Input records:
• • • •
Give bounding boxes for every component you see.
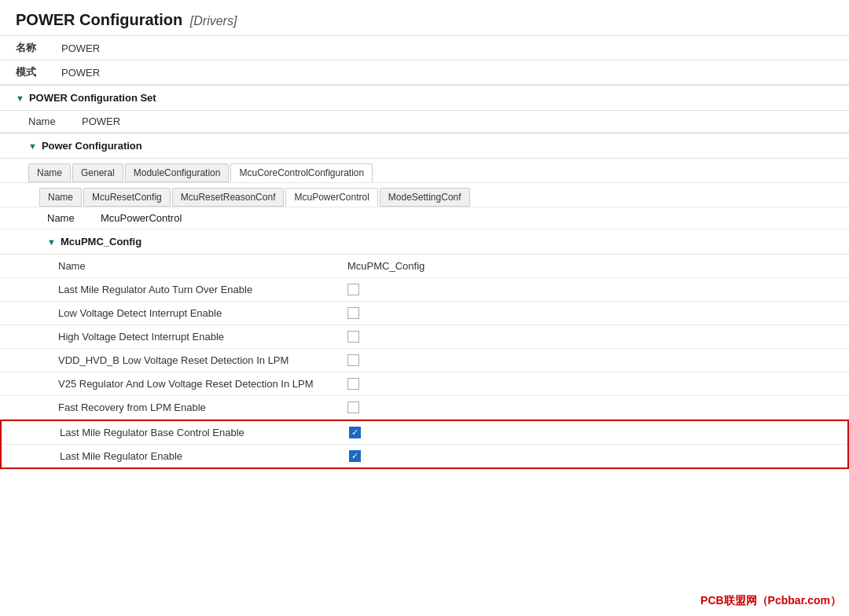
config-checkbox-high-voltage-detect[interactable] — [338, 325, 369, 348]
config-row-high-voltage-detect: High Voltage Detect Interrupt Enable — [0, 325, 849, 349]
checkbox-unchecked-icon[interactable] — [347, 331, 359, 343]
mcu-pmc-config-label: McuPMC_Config — [61, 236, 142, 248]
checkbox-unchecked-icon[interactable] — [347, 378, 359, 390]
checkbox-unchecked-icon[interactable] — [347, 354, 359, 366]
tab-name[interactable]: Name — [28, 163, 71, 182]
config-checkbox-last-mile-base-control[interactable]: ✓ — [340, 421, 370, 444]
inner-tab-name[interactable]: Name — [39, 188, 82, 207]
config-checkbox-v25-regulator[interactable] — [338, 372, 369, 395]
mcu-pmc-config-section: ▼ McuPMC_Config Name McuPMC_Config Last … — [0, 229, 849, 469]
config-label-last-mile-auto: Last Mile Regulator Auto Turn Over Enabl… — [0, 278, 338, 301]
config-checkbox-vdd-hvd-b[interactable] — [338, 349, 369, 372]
config-label-vdd-hvd-b: VDD_HVD_B Low Voltage Reset Detection In… — [0, 349, 338, 372]
page-header: POWER Configuration [Drivers] — [0, 0, 849, 36]
chevron-icon: ▼ — [16, 94, 24, 103]
meta-name-value: POWER — [61, 42, 100, 54]
config-set-name-row: Name POWER — [0, 111, 849, 133]
config-checkbox-last-mile-enable[interactable]: ✓ — [340, 445, 370, 468]
checkbox-unchecked-icon[interactable] — [347, 402, 359, 413]
inner-tabs-container: NameMcuResetConfigMcuResetReasonConfMcuP… — [0, 183, 849, 207]
config-rows-container: Last Mile Regulator Auto Turn Over Enabl… — [0, 278, 849, 469]
mcu-pmc-name-row: Name McuPMC_Config — [0, 255, 849, 278]
inner-tab-mcu_power_control[interactable]: McuPowerControl — [285, 188, 377, 207]
inner-name-value: McuPowerControl — [101, 212, 182, 224]
config-row-last-mile-auto: Last Mile Regulator Auto Turn Over Enabl… — [0, 278, 849, 302]
config-label-high-voltage-detect: High Voltage Detect Interrupt Enable — [0, 325, 338, 348]
checkbox-checked-icon[interactable]: ✓ — [349, 427, 361, 438]
meta-name-label: 名称 — [16, 41, 55, 55]
config-set-name-label: Name — [28, 116, 75, 127]
inner-tab-mcu_reset[interactable]: McuResetConfig — [83, 188, 171, 207]
config-set-name-value: POWER — [82, 116, 120, 127]
power-config-set-section: ▼ POWER Configuration Set Name POWER ▼ P… — [0, 85, 849, 469]
checkbox-unchecked-icon[interactable] — [347, 307, 359, 319]
mcu-pmc-chevron-icon: ▼ — [47, 237, 56, 247]
config-label-last-mile-enable: Last Mile Regulator Enable — [2, 445, 340, 468]
config-checkbox-fast-recovery[interactable] — [338, 396, 369, 419]
tabs-container: NameGeneralModuleConfigurationMcuCoreCon… — [0, 159, 849, 183]
meta-name-row: 名称 POWER — [0, 36, 849, 60]
config-row-last-mile-base-control: Last Mile Regulator Base Control Enable✓ — [2, 421, 847, 445]
watermark: PCB联盟网（Pcbbar.com） — [700, 594, 841, 608]
page-title-subtitle: [Drivers] — [190, 14, 237, 28]
mcu-pmc-name-label: Name — [0, 255, 338, 277]
tab-module[interactable]: ModuleConfiguration — [125, 163, 230, 182]
highlighted-rows-block: Last Mile Regulator Base Control Enable✓… — [0, 420, 849, 469]
config-label-low-voltage-detect: Low Voltage Detect Interrupt Enable — [0, 302, 338, 324]
checkbox-unchecked-icon[interactable] — [347, 284, 359, 295]
tab-mcu_core[interactable]: McuCoreControlConfiguration — [230, 163, 373, 182]
power-config-set-header: ▼ POWER Configuration Set — [0, 85, 849, 111]
checkbox-checked-icon[interactable]: ✓ — [349, 450, 361, 462]
inner-tab-mode_setting[interactable]: ModeSettingConf — [380, 188, 470, 207]
mcu-pmc-config-header: ▼ McuPMC_Config — [0, 229, 849, 255]
config-checkbox-last-mile-auto[interactable] — [338, 278, 369, 301]
config-label-last-mile-base-control: Last Mile Regulator Base Control Enable — [2, 421, 340, 444]
config-row-vdd-hvd-b: VDD_HVD_B Low Voltage Reset Detection In… — [0, 349, 849, 372]
config-label-v25-regulator: V25 Regulator And Low Voltage Reset Dete… — [0, 372, 338, 395]
power-config-chevron-icon: ▼ — [28, 141, 37, 151]
meta-mode-label: 模式 — [16, 65, 55, 79]
config-row-fast-recovery: Fast Recovery from LPM Enable — [0, 396, 849, 420]
inner-tab-mcu_reset_reason[interactable]: McuResetReasonConf — [172, 188, 285, 207]
meta-mode-row: 模式 POWER — [0, 60, 849, 85]
power-configuration-label: Power Configuration — [42, 140, 142, 152]
inner-name-label: Name — [47, 212, 94, 224]
config-row-v25-regulator: V25 Regulator And Low Voltage Reset Dete… — [0, 372, 849, 396]
inner-name-row: Name McuPowerControl — [0, 207, 849, 229]
power-configuration-section: ▼ Power Configuration NameGeneralModuleC… — [0, 133, 849, 469]
meta-mode-value: POWER — [61, 67, 100, 79]
page-wrapper: POWER Configuration [Drivers] 名称 POWER 模… — [0, 0, 849, 616]
tab-general[interactable]: General — [72, 163, 123, 182]
config-row-last-mile-enable: Last Mile Regulator Enable✓ — [2, 445, 847, 468]
mcu-pmc-name-value: McuPMC_Config — [338, 255, 434, 277]
power-configuration-header: ▼ Power Configuration — [0, 133, 849, 159]
config-label-fast-recovery: Fast Recovery from LPM Enable — [0, 396, 338, 419]
page-title: POWER Configuration — [16, 11, 182, 28]
config-row-low-voltage-detect: Low Voltage Detect Interrupt Enable — [0, 302, 849, 325]
power-config-set-label: POWER Configuration Set — [29, 92, 156, 104]
config-checkbox-low-voltage-detect[interactable] — [338, 302, 369, 324]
• • • •
Problem to work on: Quote the records above in full, dropping each picture.

Written response:
Give bounding boxes for every component you see.
config-checkbox-high-voltage-detect[interactable] — [338, 325, 369, 348]
config-row-high-voltage-detect: High Voltage Detect Interrupt Enable — [0, 325, 849, 349]
checkbox-unchecked-icon[interactable] — [347, 331, 359, 343]
mcu-pmc-config-label: McuPMC_Config — [61, 236, 142, 248]
checkbox-unchecked-icon[interactable] — [347, 378, 359, 390]
checkbox-unchecked-icon[interactable] — [347, 354, 359, 366]
tab-name[interactable]: Name — [28, 163, 71, 182]
config-checkbox-last-mile-base-control[interactable]: ✓ — [340, 421, 370, 444]
inner-tab-name[interactable]: Name — [39, 188, 82, 207]
config-checkbox-v25-regulator[interactable] — [338, 372, 369, 395]
mcu-pmc-config-section: ▼ McuPMC_Config Name McuPMC_Config Last … — [0, 229, 849, 469]
config-label-last-mile-auto: Last Mile Regulator Auto Turn Over Enabl… — [0, 278, 338, 301]
config-checkbox-vdd-hvd-b[interactable] — [338, 349, 369, 372]
config-label-vdd-hvd-b: VDD_HVD_B Low Voltage Reset Detection In… — [0, 349, 338, 372]
page-header: POWER Configuration [Drivers] — [0, 0, 849, 36]
chevron-icon: ▼ — [16, 94, 24, 103]
meta-name-value: POWER — [61, 42, 100, 54]
config-set-name-row: Name POWER — [0, 111, 849, 133]
config-checkbox-last-mile-enable[interactable]: ✓ — [340, 445, 370, 468]
checkbox-unchecked-icon[interactable] — [347, 402, 359, 413]
inner-tabs-container: NameMcuResetConfigMcuResetReasonConfMcuP… — [0, 183, 849, 207]
config-rows-container: Last Mile Regulator Auto Turn Over Enabl… — [0, 278, 849, 469]
mcu-pmc-name-row: Name McuPMC_Config — [0, 255, 849, 278]
inner-tab-mcu_power_control[interactable]: McuPowerControl — [285, 188, 377, 207]
inner-name-value: McuPowerControl — [101, 212, 182, 224]
config-row-last-mile-auto: Last Mile Regulator Auto Turn Over Enabl… — [0, 278, 849, 302]
config-label-high-voltage-detect: High Voltage Detect Interrupt Enable — [0, 325, 338, 348]
checkbox-checked-icon[interactable]: ✓ — [349, 427, 361, 438]
meta-name-label: 名称 — [16, 41, 55, 55]
config-set-name-label: Name — [28, 116, 75, 127]
inner-tab-mcu_reset[interactable]: McuResetConfig — [83, 188, 171, 207]
config-set-name-value: POWER — [82, 116, 120, 127]
power-config-set-section: ▼ POWER Configuration Set Name POWER ▼ P… — [0, 85, 849, 469]
checkbox-unchecked-icon[interactable] — [347, 307, 359, 319]
mcu-pmc-chevron-icon: ▼ — [47, 237, 56, 247]
config-label-last-mile-enable: Last Mile Regulator Enable — [2, 445, 340, 468]
config-checkbox-fast-recovery[interactable] — [338, 396, 369, 419]
tabs-container: NameGeneralModuleConfigurationMcuCoreCon… — [0, 159, 849, 183]
meta-name-row: 名称 POWER — [0, 36, 849, 60]
config-row-last-mile-base-control: Last Mile Regulator Base Control Enable✓ — [2, 421, 847, 445]
watermark: PCB联盟网（Pcbbar.com） — [700, 594, 841, 608]
page-title-subtitle: [Drivers] — [190, 14, 237, 28]
mcu-pmc-name-label: Name — [0, 255, 338, 277]
tab-module[interactable]: ModuleConfiguration — [125, 163, 230, 182]
highlighted-rows-block: Last Mile Regulator Base Control Enable✓… — [0, 420, 849, 469]
config-label-low-voltage-detect: Low Voltage Detect Interrupt Enable — [0, 302, 338, 324]
checkbox-unchecked-icon[interactable] — [347, 284, 359, 295]
tab-mcu_core[interactable]: McuCoreControlConfiguration — [230, 163, 373, 182]
power-config-set-header: ▼ POWER Configuration Set — [0, 85, 849, 111]
checkbox-checked-icon[interactable]: ✓ — [349, 450, 361, 462]
inner-tab-mode_setting[interactable]: ModeSettingConf — [380, 188, 470, 207]
mcu-pmc-config-header: ▼ McuPMC_Config — [0, 229, 849, 255]
config-checkbox-last-mile-auto[interactable] — [338, 278, 369, 301]
config-label-last-mile-base-control: Last Mile Regulator Base Control Enable — [2, 421, 340, 444]
config-row-vdd-hvd-b: VDD_HVD_B Low Voltage Reset Detection In… — [0, 349, 849, 372]
config-label-v25-regulator: V25 Regulator And Low Voltage Reset Dete… — [0, 372, 338, 395]
power-config-chevron-icon: ▼ — [28, 141, 37, 151]
meta-mode-label: 模式 — [16, 65, 55, 79]
config-row-fast-recovery: Fast Recovery from LPM Enable — [0, 396, 849, 420]
inner-tab-mcu_reset_reason[interactable]: McuResetReasonConf — [172, 188, 285, 207]
meta-mode-row: 模式 POWER — [0, 60, 849, 85]
power-configuration-label: Power Configuration — [42, 140, 142, 152]
inner-name-label: Name — [47, 212, 94, 224]
config-row-v25-regulator: V25 Regulator And Low Voltage Reset Dete… — [0, 372, 849, 396]
inner-name-row: Name McuPowerControl — [0, 207, 849, 229]
power-configuration-section: ▼ Power Configuration NameGeneralModuleC… — [0, 133, 849, 469]
meta-mode-value: POWER — [61, 67, 100, 79]
page-wrapper: POWER Configuration [Drivers] 名称 POWER 模… — [0, 0, 849, 616]
tab-general[interactable]: General — [72, 163, 123, 182]
config-row-last-mile-enable: Last Mile Regulator Enable✓ — [2, 445, 847, 468]
mcu-pmc-name-value: McuPMC_Config — [338, 255, 434, 277]
power-configuration-header: ▼ Power Configuration — [0, 133, 849, 159]
config-label-fast-recovery: Fast Recovery from LPM Enable — [0, 396, 338, 419]
page-title: POWER Configuration — [16, 11, 182, 28]
config-row-low-voltage-detect: Low Voltage Detect Interrupt Enable — [0, 302, 849, 325]
power-config-set-label: POWER Configuration Set — [29, 92, 156, 104]
config-checkbox-low-voltage-detect[interactable] — [338, 302, 369, 324]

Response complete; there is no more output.